2. Как было выше указано, афоризмы при отдельных чертах повествуют о последовательном развитии ситуации. При этом первая позиция характеризует лишь самое начало данного процесса, когда он еще не выявлен со всей типичностью его. Вторая позиция характеризует апогей внутреннего развития данной ситуации так же, как пятая позиция – максимальное раскрытие его вовне. Третья позиция характеризует момент кризиса, перехода от внутреннего к внешнему. Поэтому, если прочитать подряд все афоризмы третьих позиций, то, несмотря на весь встречающийся иногда лаконизм их, выступает их общая черта – опасность положения. Например: «Ожидание в тине. Близится приход разбойников» (гекс. 5). «В войске может быть воз трупов. Несчастье» (гекс. 7). «И кривой может видеть! И хромой может наступать! Но если наступишь на хвост тигра, так что он укусит тебя, то будет несчастье. Воин все же действует ради великого государя» (гекс. 10). «Стропила прогибаются. Несчастье» (гекс. 28). «Связанному беглецу будет болезнь и опасность. Держащему слуг и служанок – счастье» (гекс. 33) и т. д., и т. п. Четвертая позиция характеризует начало проявления данного процесса вовне. Поэтому она столь же мало типична, сколь и первая. Однако на ней сказывается благотворное влияние приближающейся пятой позиции. Поэтому и афоризмы четвертой позиции не так мрачны, как предыдущие. Пятая позиция уже указана в связи со второй. Шестая же позиция представляет собой завершение или переразвитие процесса данной ситуации, в котором она или теряет свою типичность, или превращается в свою противоположность. Последнее особенно характерно выражено в гексаграммах 11 и 12.

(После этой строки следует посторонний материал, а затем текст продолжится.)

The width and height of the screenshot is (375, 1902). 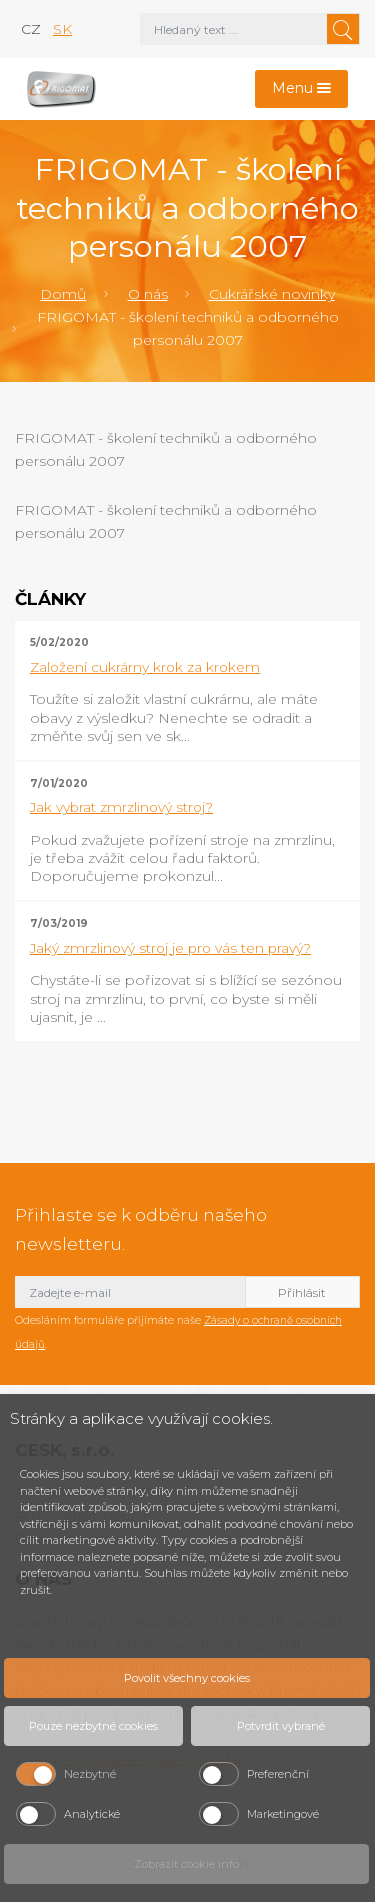 What do you see at coordinates (302, 89) in the screenshot?
I see `[Toggle navigation]` at bounding box center [302, 89].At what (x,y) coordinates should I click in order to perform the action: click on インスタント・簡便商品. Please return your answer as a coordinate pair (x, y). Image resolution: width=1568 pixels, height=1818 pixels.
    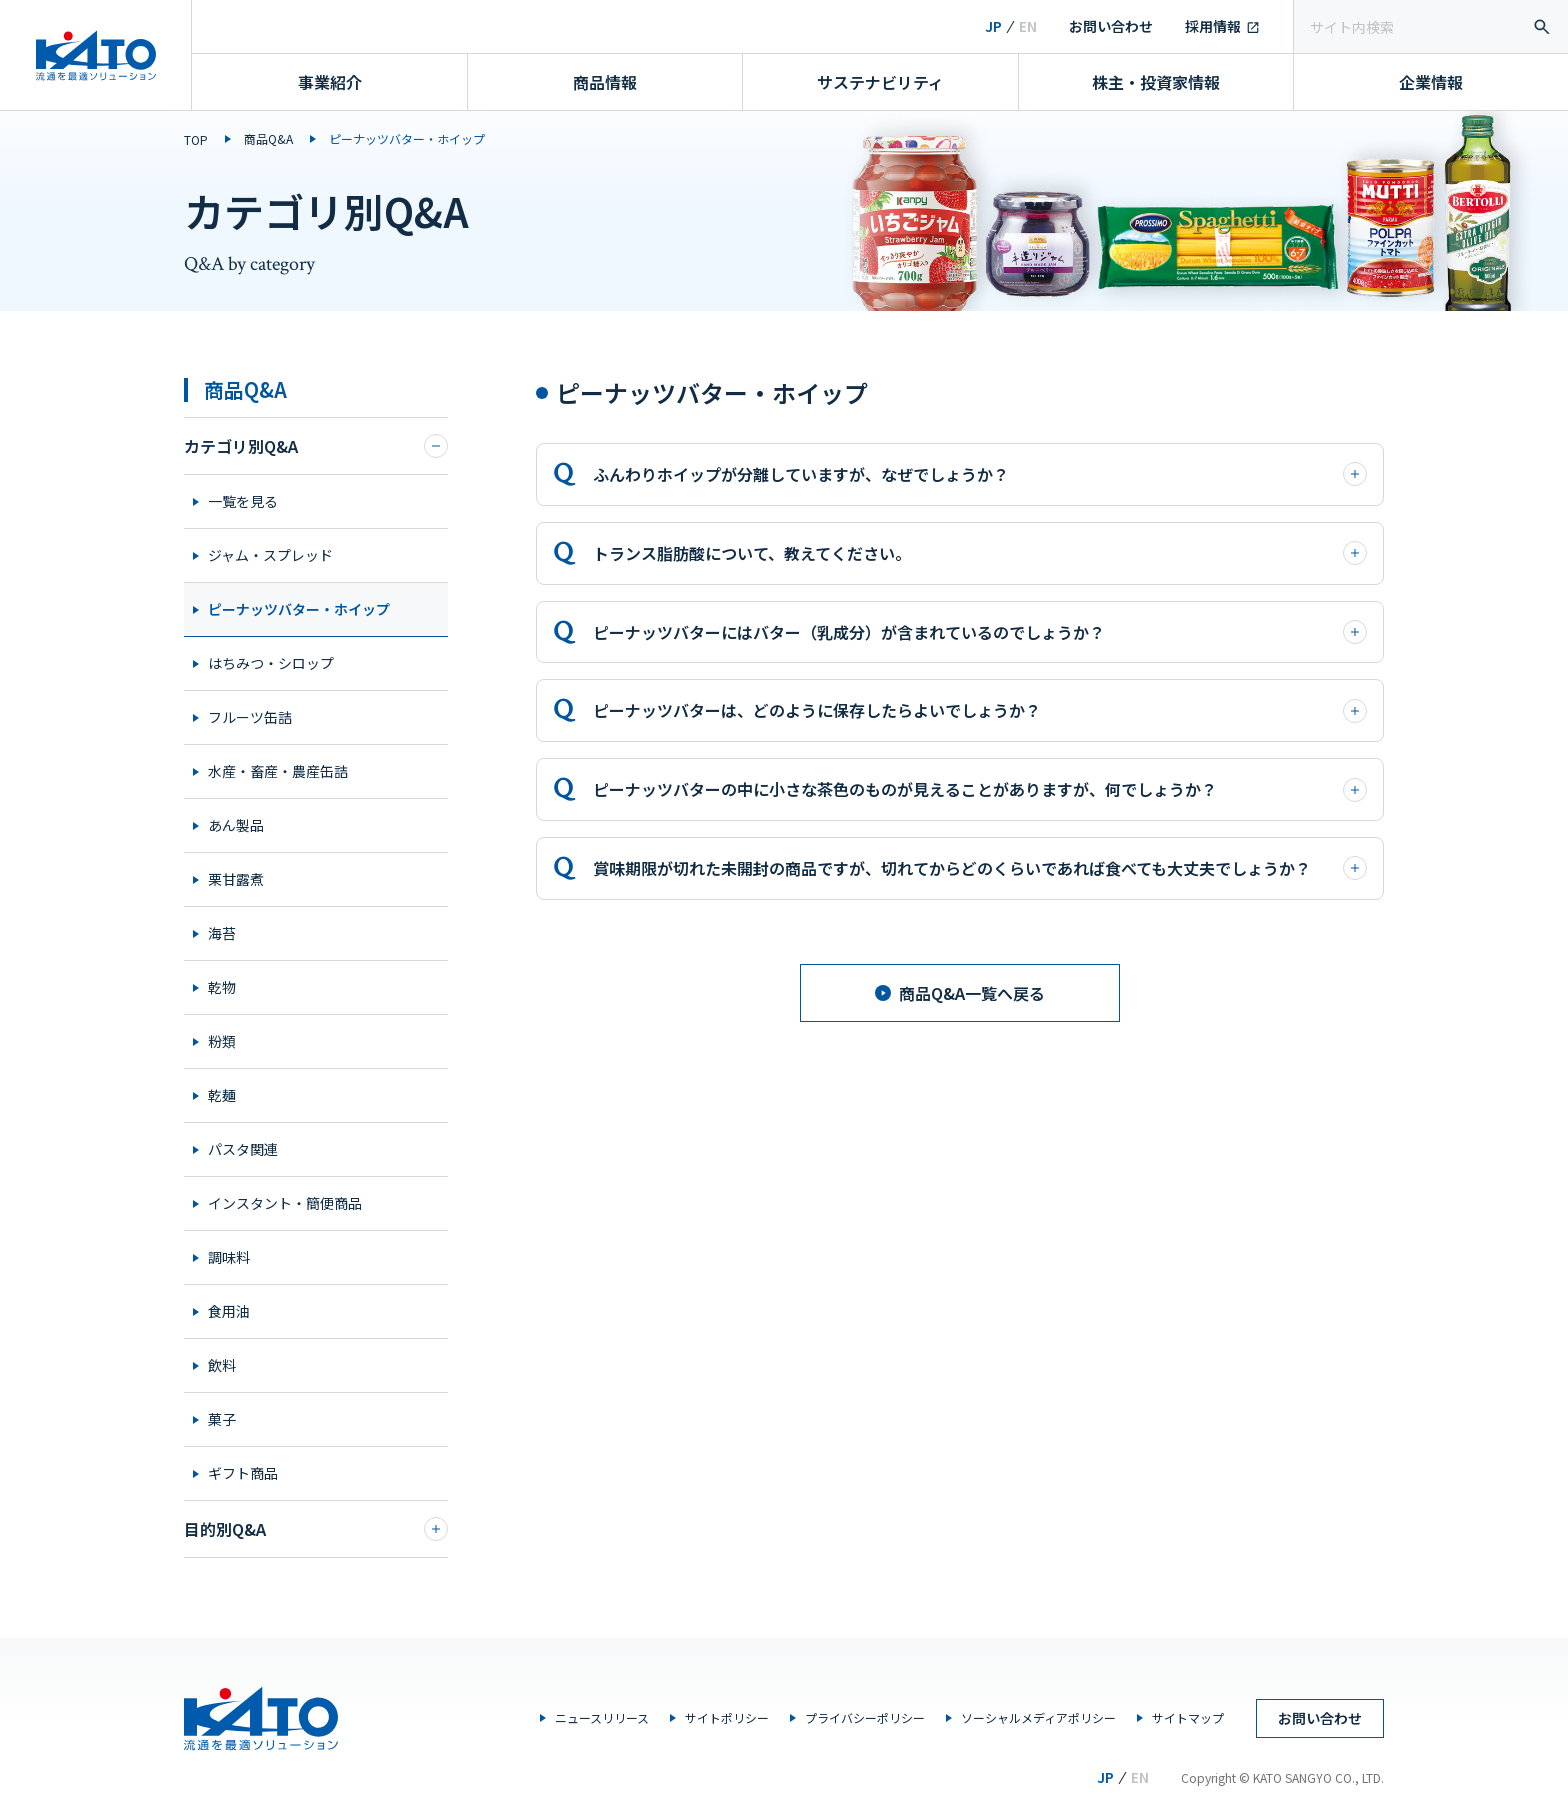
    Looking at the image, I should click on (285, 1203).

3. Необходимо всегда иметь в виду, что основной текст теснейшим образом связан с гексаграммами, триграммами и чертами, их составляющими. Поэтому для того, чтобы вдуматься в значение того или иного афоризма, совершенно необходимо рассматривать его с учетом их символики, указанной во введении к настоящей работе.
4. Связь афоризмов друг с другом, их смену необходимо рассматривать как конкретизацию семи основных положений «Книги Перемен», унаследованных из этого реального текста всеми комментаторами, несмотря на все их различие, указанное выше. Эти семь положений ярче всего выступают в «Сицы-чжуань», однако при достаточном размышлении можно убедиться, что они как своего рода обертоны присущи и основному тексту. Вот они в общих чертах:
1) мир представляет собою и изменчивость, и неизменность, и, более того, их непосредственное единство;
2) в основе этого лежит проходящая через весь мир полярность, антиподы которой столь же противоположны друг другу, сколь и тяготеют друг к другу: в их отношениях проявляется мировое движение, как ритм;
3) благодаря ритму ставшее и еще не наступившее объединяются в одну систему, по которой будущее уже существует и в настоящем, как «ростки» наступающих событий;
4) необходимо и теоретическое понимание, и практическое осуществление этого; и если деятельность человека нормирована таким образом, то он гармонически включается в свое окружение;
5) таким образом исключается конфликт внутреннего и внешнего, и они лишь развивают друг друга тем, что внутреннее определяется внешним и творит во внешнем;
6) при этом личность уделяет достаточное внимание как себе, так и окружающему ее обществу, и, довольствуясь своим положением, находит возможность высшей формы творчества: творчества добра, а не выполнения каких бы то ни было правил прописной морали;
7) так, благодаря выдержанному единству абстракций и конкретности достигается полная гибкость системы.
Может показаться, что эти положения выражены слишком современным языком. Однако ведь в задачи автора настоящего исследования входит посильно сделать понятным читателю то, что ему непонятно в виде оригинального текста. Если вооружиться этими указаниями и приступить к чтению предлагаемого ниже перевода, то вряд ли «Книга Перемен» будет столь понятной, – конечно, лишь при условии активного внимания читателя к тексту. Пассивное же чтение «Книги Перемен», как занимательной беллетристики, – праздная трата времени.
Глава XII. Отражение «книги перемен» в художественной литературе
Можно сказать, что почти все писатели древнего Китая со времени канонизации классиков при Ханьской династии так или иначе были знакомы с «Книгой Перемен» как с важнейшим из классических текстов. Поэтому не удивительно, что на них она оказала заметное влияние. Оно прежде всего сказалось в их образовании, а отсюда – в их идеях и в их лексике, как бы она ни различалась в разные периоды истории китайской литературы. Однако в этой области влияние книги не больше, чем влияние любого другого классика.
Наряду с таким просачиванием идей «Книги Перемен» в китайскую литературу, в ней существует целый ряд произведений, посвященных именно самой книге, в них она находит свое литературное отражение. Ей посвящены как прозаические эссе, так и стихи.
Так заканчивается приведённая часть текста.